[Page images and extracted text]
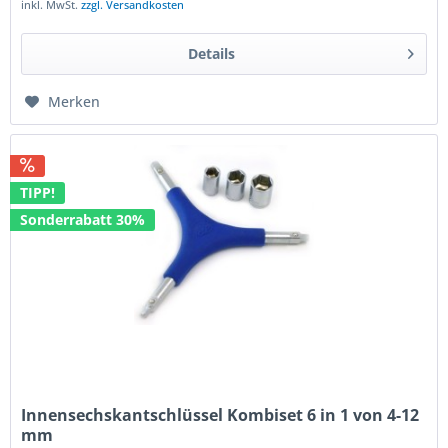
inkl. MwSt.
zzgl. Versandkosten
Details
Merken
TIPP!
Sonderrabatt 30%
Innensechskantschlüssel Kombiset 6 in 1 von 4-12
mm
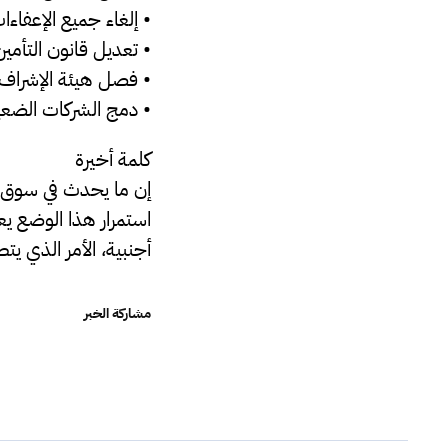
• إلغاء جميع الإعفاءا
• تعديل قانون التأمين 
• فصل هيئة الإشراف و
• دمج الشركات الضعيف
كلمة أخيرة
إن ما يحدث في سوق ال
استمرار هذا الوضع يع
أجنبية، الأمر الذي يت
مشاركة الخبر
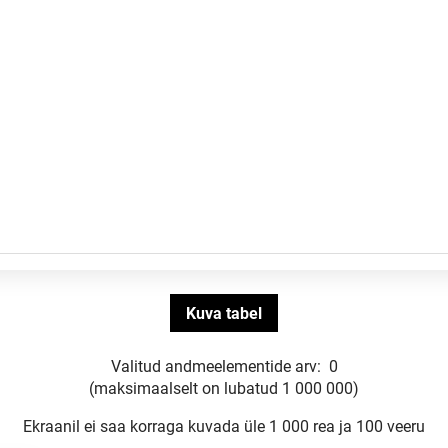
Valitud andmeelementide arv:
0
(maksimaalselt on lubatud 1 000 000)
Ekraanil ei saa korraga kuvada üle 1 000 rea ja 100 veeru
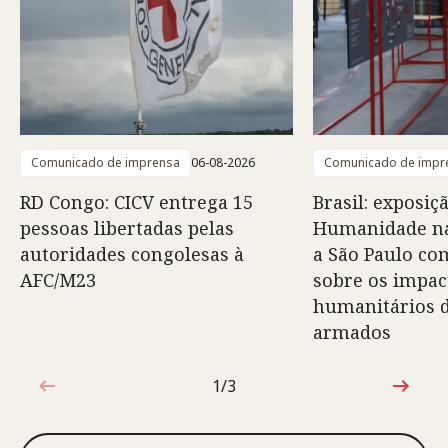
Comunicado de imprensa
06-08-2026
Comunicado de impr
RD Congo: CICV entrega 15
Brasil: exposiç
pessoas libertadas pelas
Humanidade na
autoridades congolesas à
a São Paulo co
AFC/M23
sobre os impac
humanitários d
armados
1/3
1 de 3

...

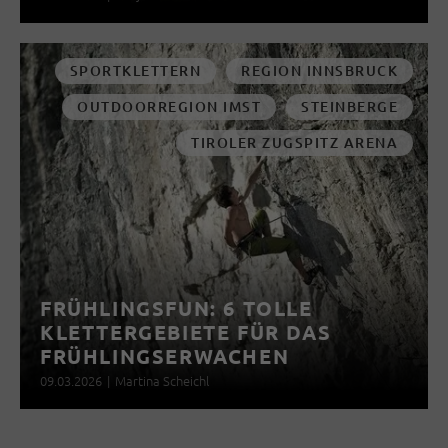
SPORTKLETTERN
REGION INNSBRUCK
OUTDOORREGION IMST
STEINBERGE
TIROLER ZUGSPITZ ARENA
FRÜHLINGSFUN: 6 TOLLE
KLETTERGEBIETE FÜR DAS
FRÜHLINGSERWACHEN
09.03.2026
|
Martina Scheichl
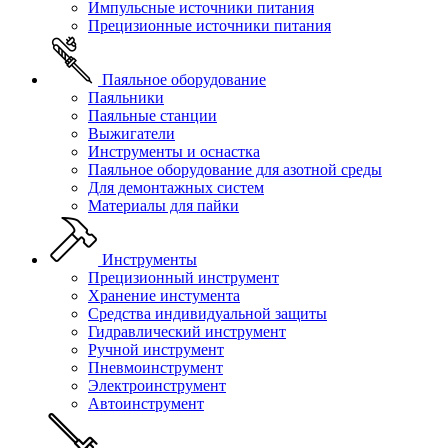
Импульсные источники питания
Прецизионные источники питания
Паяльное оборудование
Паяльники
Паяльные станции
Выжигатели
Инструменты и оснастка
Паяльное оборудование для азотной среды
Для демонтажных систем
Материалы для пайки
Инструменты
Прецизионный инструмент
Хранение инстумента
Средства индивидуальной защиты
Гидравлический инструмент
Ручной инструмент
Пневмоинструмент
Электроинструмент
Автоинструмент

---

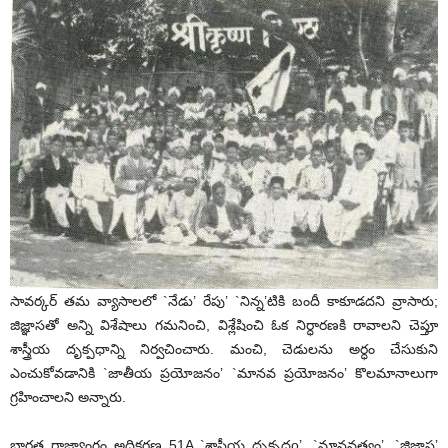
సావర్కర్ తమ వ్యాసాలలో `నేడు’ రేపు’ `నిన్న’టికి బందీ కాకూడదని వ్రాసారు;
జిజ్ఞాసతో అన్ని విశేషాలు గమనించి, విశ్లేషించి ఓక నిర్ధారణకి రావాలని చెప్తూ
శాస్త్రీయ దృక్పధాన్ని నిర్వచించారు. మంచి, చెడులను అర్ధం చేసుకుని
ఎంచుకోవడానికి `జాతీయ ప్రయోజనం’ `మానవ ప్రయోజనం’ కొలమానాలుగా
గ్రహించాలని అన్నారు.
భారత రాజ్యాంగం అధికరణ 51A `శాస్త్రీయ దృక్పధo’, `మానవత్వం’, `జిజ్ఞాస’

EXERCISE PROMPT → Output the lines of the records above exactly as they appear, from the line containing "శాస్త్రీయ దృక్పధాన్ని నిర్వచించారు." through the line containing "భారత రాజ్యాంగం అధికరణ".

RESULT OF THE TASK →
శాస్త్రీయ దృక్పధాన్ని నిర్వచించారు. మంచి, చెడులను అర్ధం చేసుకుని
ఎంచుకోవడానికి `జాతీయ ప్రయోజనం’ `మానవ ప్రయోజనం’ కొలమానాలుగా
గ్రహించాలని అన్నారు.
భారత రాజ్యాంగం అధికరణ 51A `శాస్త్రీయ దృక్పధo’, `మానవత్వం’, `జిజ్ఞాస’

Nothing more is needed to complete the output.